Aula del Senato, dichiarazione di voto per il gruppo PD sul rendiconto dello Stato, 20 ottobre 2011

Non ritorno sull’assoluta anomalia che caratterizza questa nostra deliberazione: una deliberazione sostanzialmente identica a quella effettuata u mese fa. Ne ha parlato la Presidente Finocchiaro ieri. Avrebbe certo meritato una comune riflessione nella sede propria della giunta del regolamento. E’ lì per questo: per salvaguardare una comune condivisione delle regole.

Resta comunque sul campo il grave fatto politico che ha peggiorato la valutazione del nostro paese: una maggioranza che non è stata in grado di certificare la realtà dei conti dello Stato e che deve ricorrere a queste anomalie procedurali.

Ricordo in sintesi gli elementi di valutazione che abbiamo dato sul rendiconto che ci hanno portato ad esprimere un voto negativo che oggi confermiamo. Anche da questo documento contabile si ricava l’insufficienza dell’azione del governo.

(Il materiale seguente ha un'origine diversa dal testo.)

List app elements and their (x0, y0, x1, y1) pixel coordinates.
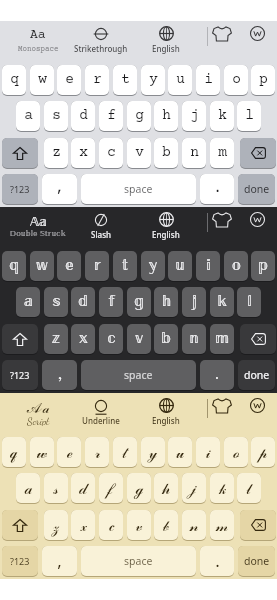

Una riduzione della spesa dell’1,4% in valore assoluto. E’ la prima volta che avviene e questo è positivo, ma occorre guardare alla qualità della riduzione, che non va bene.  Una riduzione del 32,6% dei trasferimenti a famiglie e istituzioni sociali, una riduzione del 18%% delle spese per investimento. Non sono questi gli ingredienti per accrescere le potenzialità del paese.

Una opacità dei conti pubblici. Il referto della Corte dei Conti ci dice che per il bilancio di competenza il bilancio appare affidabile solo per il 91,9% delle voci. Cioè vuol dire che a ottobre 2011 vi sono circa 65 miliardi di euro su cui il rendiconto non dà sufficiente certezza giuridica e finanziaria.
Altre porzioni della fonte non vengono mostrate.